--- PROVIDED MATERIAL ---

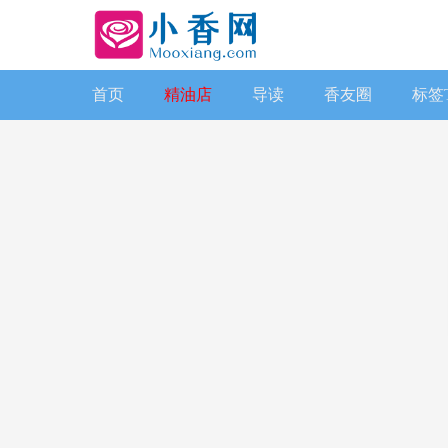
首页
精油店
导读
香友圈
标签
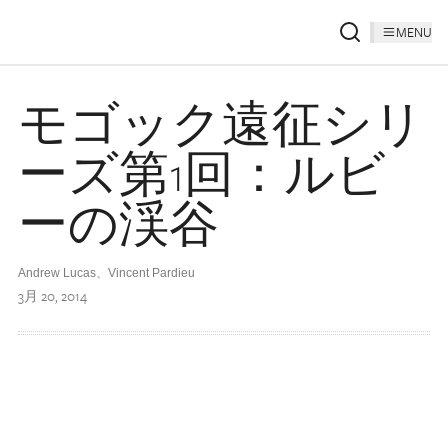
MENU
モゴック遠征シリ
ーズ第1回：ルビ
ーの渓谷
Andrew Lucas、Vincent Pardieu
3月 20, 2014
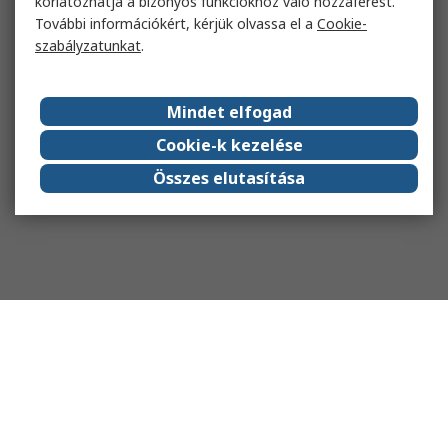
korlátozhatja a bizonyos funkciókhoz való hozzáférést.
További információkért, kérjük olvassa el a
Cookie-
szabályzatunkat
.
Mindet elfogad
Cookie-k kezelése
Összes elutasítása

---

**WHAT NEEDS TO BE DONE**
From the material above, set down each entry exactly, but exclude the pictures.

**EXPECTED ANSWER**
首页
精油店
导读
香友圈
标签
MENU
モゴック遠征シリ
ーズ第1回：ルビ
ーの渓谷
Andrew Lucas、Vincent Pardieu
3月 20, 2014
korlátozhatja a bizonyos funkciókhoz való hozzáférést.
További információkért, kérjük olvassa el a
Cookie-
szabályzatunkat
.
Mindet elfogad
Cookie-k kezelése
Összes elutasítása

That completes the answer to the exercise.